Tránsfugas ínclitos también lo fueron en la pasada legislatura Guillermo Guigou y Ángel Isidro Guimerá. Le hicieron un corte de mangas a García Ramos y su PNC pero siguieron cobrando dietas, asignaciones municipales y otros emolumentos del Ayuntamiento de Santa Cruz. Todo legal, desde luego que sí, aunque escasamente ético. Una falta de integridad política debidamente castigada por los ciudadanos en las pasadas municipales, porque la gente no es boba. Una cosa es lo que le dicen a uno las señoras con flato en la calle del Castillo, y otra la que deciden los ciudadanos de una urbe grande como Santa Cruz. Incluso las damas del flato tampoco le son tan fieles al felicitado -"Ay don Ángel, anoche lo vi en la tele"- cuando tienen que ir a votar, porque tampoco ellas tienen una pizca de tontas. Al menos Guigou ha hecho acopio de la vergüenza suficiente para esconderse un poco; Guimerá, en cambio, sigue tan campante por ahí como si el asunto no fuera con él. Aunque, la verdad sea dicha, la parroquia de Los Paragüitas es condescendiente con sus cofrades cada día a eso de la una, la hora del whisky and soda Apollinaris.

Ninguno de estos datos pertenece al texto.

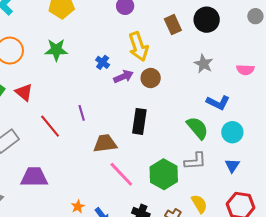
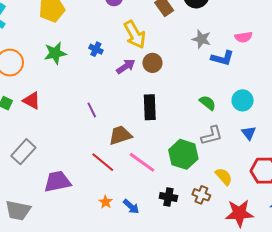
blue cross: (103, 62) -> (96, 49), moved
blue L-shape: (218, 103) -> (222, 58), moved
red line: (50, 126) -> (103, 162), moved
green semicircle: (197, 128) -> (208, 103), size x0.7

No menos indecorosamente célebre fue el tránsfuga Luis Gómez; un hombre de trato afable -lo que se dice una buena persona; me consta de forma directa-, pero que dejó en la estacada al PP portuense durante gran parte de la pasada legislatura. Y es que se puede ser una bellísima criatura, pero a la hora de elegir entre el sueldo y las idas, suele ganar el sueldo. Bien es cierto que Eva Navarro, traicionada en su momento por Gómez, se ha "transfugado" al PSOE no sólo ella, sino acompañada por la representación popular en el Ayuntamiento del Puerto de la Cruz al completo. Las féminas, aceptemos la evidencia, superan a los hombres en cuanto se proponen. Al menos Rosa Díez, mujer cabalmente íntegra en tiempos de felonías cotidianas, ha hecho honor a su nombre para demostrar que hasta en un estercolero puede brotar una flor. En este caso una rosa, que es la flor de las flores.